E a solicitação em lugares que são alvo do trajeto é justamente para que a circulação seja subterrânea –o que deve encarecer os custos.


“O que estamos pedindo não extrapola o que está previsto para outras cidades, como Guarulhos e São Paulo”, diz Felicio Ramuth, assessor da gestão Eduardo Cury (PSDB) em São José dos Campos. A proposta feita ao governo é a construção de um túnel de 5 km.


Campinas também reivindica que parte do trajeto, cortando dois bairros, seja subterrânea. “Queremos evitar a criação de uma barreira geográfica”, diz Hélio de Oliveira Santos (PDT), prefeito da cidade.


Técnicos questionam prazos e recursos


A proposta de um trem-bala agrada aos especialistas pelo fato de ser uma opção moderna de transporte, que se sobrepõe ao uso do carro e que traz benefícios sociais como redução de poluição e acidentes.


Mas essa aprovação se dá mais no campo conceitual. Na prática, há muitos questionamentos sobre a viabilidade de prazos, custos e do projeto -tanto entre membros do governo Lula (PT) quanto em São Paulo, do de José Serra (PSDB).


A desconfiança mais frequente se refere à data de entrega do trem-bala -até a Copa do Mundo de 2014. Muita gente duvida que o projeto possa ser concluído nesse prazo. Entusiasta do projeto e especialista em trens de alta velocidade com mestrado na Universidade de Birmingham (Reino Unido), Fábio Tadeu Alves afirma que a proposta de trem de alta velocidade que levou menos tempo para sair do papel foi a do Japão -cinco anos do projeto ao início da operação.


“Eu sinceramente não acredito nem que a obra seja feita”, afirma Dario Rais Lopes, especialista em transporte e que foi secretário da pasta na gestão Geraldo Alckmin (PSDB).
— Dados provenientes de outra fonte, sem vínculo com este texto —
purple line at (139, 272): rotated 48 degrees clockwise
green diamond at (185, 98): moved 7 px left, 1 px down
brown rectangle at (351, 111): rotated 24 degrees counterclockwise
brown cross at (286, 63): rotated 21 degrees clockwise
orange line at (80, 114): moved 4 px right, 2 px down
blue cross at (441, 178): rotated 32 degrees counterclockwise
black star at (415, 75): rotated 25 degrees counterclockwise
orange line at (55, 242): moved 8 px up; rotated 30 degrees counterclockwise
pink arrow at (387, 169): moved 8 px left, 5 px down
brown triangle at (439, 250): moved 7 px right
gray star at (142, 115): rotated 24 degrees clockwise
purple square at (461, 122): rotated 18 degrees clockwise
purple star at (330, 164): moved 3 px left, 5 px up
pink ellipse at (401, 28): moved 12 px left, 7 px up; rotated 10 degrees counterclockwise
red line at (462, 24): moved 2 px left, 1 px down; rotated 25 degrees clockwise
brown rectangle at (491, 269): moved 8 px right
A descrença de Lopes é influenciada tanto pelo volume de investimentos necessários como pelo histórico nacional.


Já foram realizado pelo menos menos cinco estudos (em 1981, 1986, 1987, nos anos 90 e em 2004) sobre a viabilidade de um trem-bala para ligar os Estados de São Paulo e Rio.


O projeto sempre esbarrou em custos elevados para tocar a obra com recursos públicos e em demanda insuficiente para ser bancada, mediante sistema de concessão, pela iniciativa privada.
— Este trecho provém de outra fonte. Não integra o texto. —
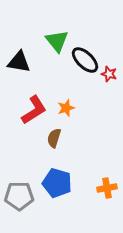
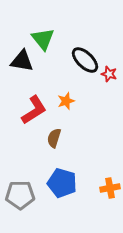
green triangle: moved 14 px left, 2 px up
black triangle: moved 3 px right, 1 px up
orange star: moved 7 px up
blue pentagon: moved 5 px right
orange cross: moved 3 px right
gray pentagon: moved 1 px right, 1 px up
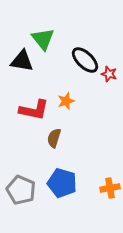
red L-shape: rotated 44 degrees clockwise
gray pentagon: moved 1 px right, 5 px up; rotated 24 degrees clockwise
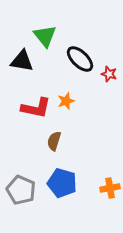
green triangle: moved 2 px right, 3 px up
black ellipse: moved 5 px left, 1 px up
red L-shape: moved 2 px right, 2 px up
brown semicircle: moved 3 px down
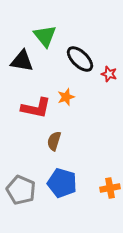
orange star: moved 4 px up
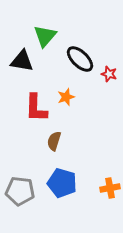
green triangle: rotated 20 degrees clockwise
red L-shape: rotated 80 degrees clockwise
gray pentagon: moved 1 px left, 1 px down; rotated 16 degrees counterclockwise
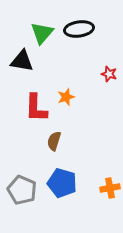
green triangle: moved 3 px left, 3 px up
black ellipse: moved 1 px left, 30 px up; rotated 52 degrees counterclockwise
gray pentagon: moved 2 px right, 1 px up; rotated 16 degrees clockwise
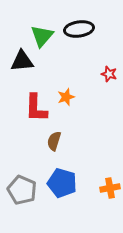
green triangle: moved 3 px down
black triangle: rotated 15 degrees counterclockwise
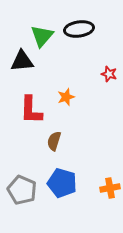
red L-shape: moved 5 px left, 2 px down
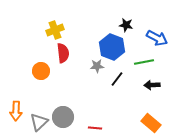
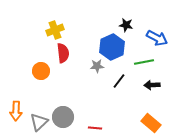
blue hexagon: rotated 15 degrees clockwise
black line: moved 2 px right, 2 px down
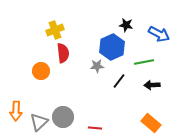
blue arrow: moved 2 px right, 4 px up
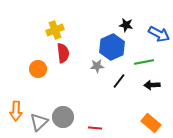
orange circle: moved 3 px left, 2 px up
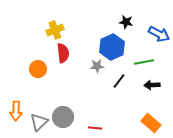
black star: moved 3 px up
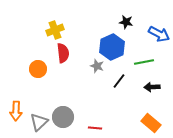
gray star: rotated 24 degrees clockwise
black arrow: moved 2 px down
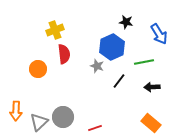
blue arrow: rotated 30 degrees clockwise
red semicircle: moved 1 px right, 1 px down
red line: rotated 24 degrees counterclockwise
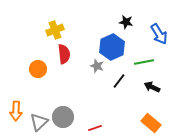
black arrow: rotated 28 degrees clockwise
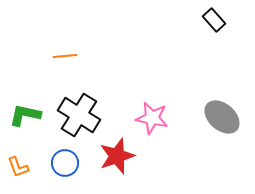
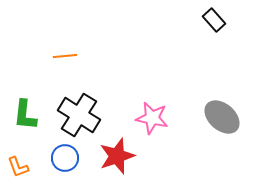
green L-shape: rotated 96 degrees counterclockwise
blue circle: moved 5 px up
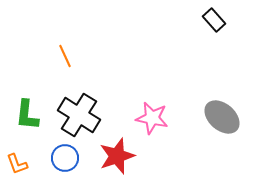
orange line: rotated 70 degrees clockwise
green L-shape: moved 2 px right
orange L-shape: moved 1 px left, 3 px up
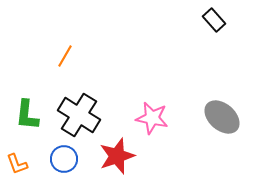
orange line: rotated 55 degrees clockwise
blue circle: moved 1 px left, 1 px down
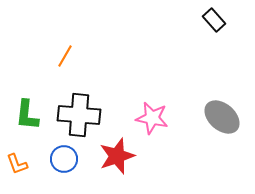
black cross: rotated 27 degrees counterclockwise
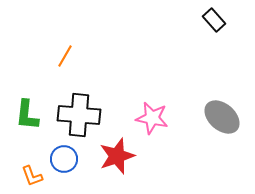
orange L-shape: moved 15 px right, 12 px down
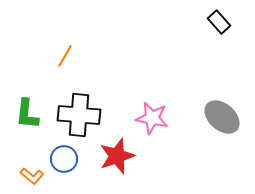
black rectangle: moved 5 px right, 2 px down
green L-shape: moved 1 px up
orange L-shape: rotated 30 degrees counterclockwise
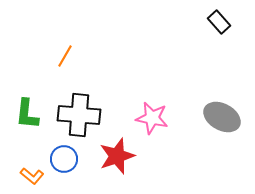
gray ellipse: rotated 12 degrees counterclockwise
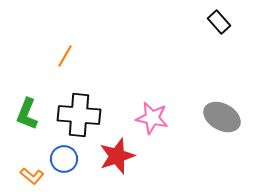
green L-shape: rotated 16 degrees clockwise
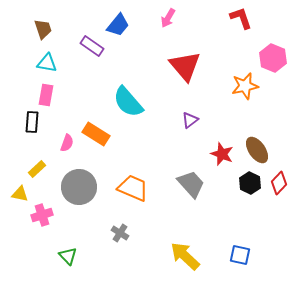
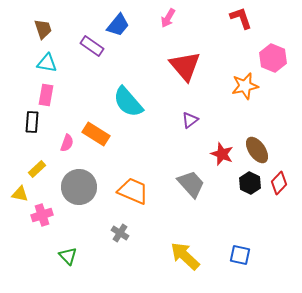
orange trapezoid: moved 3 px down
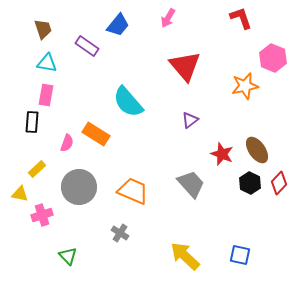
purple rectangle: moved 5 px left
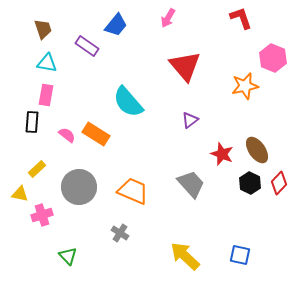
blue trapezoid: moved 2 px left
pink semicircle: moved 8 px up; rotated 72 degrees counterclockwise
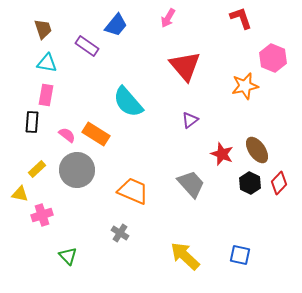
gray circle: moved 2 px left, 17 px up
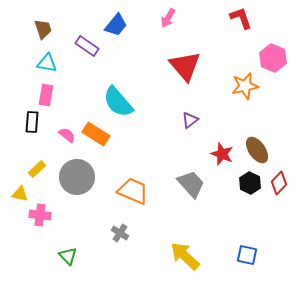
cyan semicircle: moved 10 px left
gray circle: moved 7 px down
pink cross: moved 2 px left; rotated 25 degrees clockwise
blue square: moved 7 px right
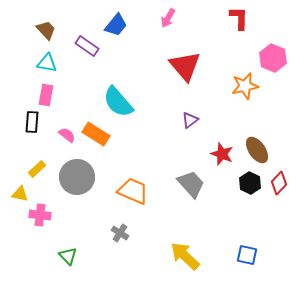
red L-shape: moved 2 px left; rotated 20 degrees clockwise
brown trapezoid: moved 3 px right, 1 px down; rotated 25 degrees counterclockwise
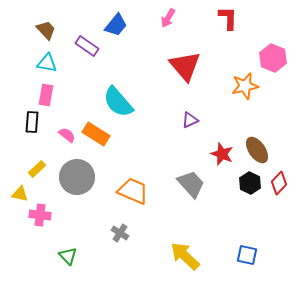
red L-shape: moved 11 px left
purple triangle: rotated 12 degrees clockwise
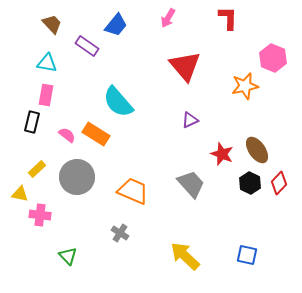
brown trapezoid: moved 6 px right, 6 px up
black rectangle: rotated 10 degrees clockwise
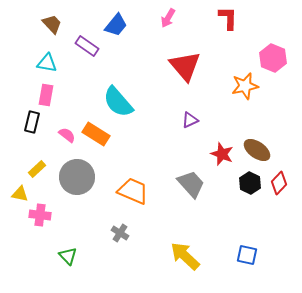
brown ellipse: rotated 20 degrees counterclockwise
O governo Lula anunciou inicialmente uma estimativa de custo de implantação do projeto próxima de US$ 11 bilhões (R$ 21 bilhões). Nos últimos meses, depois de estudos, a previsão saltou para R$ 34,6 bilhões, suficiente para construir 170 km de metrô. Ou seja, quase três vezes a rede paulista.


Fetiche


Especialistas ressalvam, porém, que um trem-bala para conectar regiões tem um objetivo bem diferente do da melhoria da mobilidade urbana. “Ele alavanca a condição de pesquisa e de tecnologia do país. Acho bem-vindo”, diz Alves.


Mas há maior carência no país de um projeto de infraestrutura desses ou de uma rede de transporte coletivo das grandes cidades? “É preciso as duas coisas”, diz ele.


O governo federal ainda não definiu a modelagem de concessão do trem-bala à iniciativa privada. Apesar do assédio de empresas de diversos países, técnicos têm estimado que os recursos públicos para viabilizar a obra deverão superar metade do empreendimento.


“Temos um certo fetiche em ter um trem assim. Por outro lado, tem que ser muito bem pensado, inclusive se não há um superdimensionamento da atratividade de passageiros. O país também precisa de transporte coletivo na malha urbana”, diz Marcos Bicalho, da ANTP (Associação Nacional de Transportes Públicos).


Trem prevê atrair até 53% da demanda entre Rio e SP em 2014


Mesmo com uma tarifa mais alta do que uma passagem de ônibus rodoviário ou do que a despesa de um deslocamento de carro, o trem-bala pretende abocanhar boa parte dos passageiros de ônibus e dos motoristas que trafegam entre São Paulo e Rio. Análise da consultoria Halcrow Group e Sinergia prevê que em 2014 o trem seja responsável por 53% da demanda.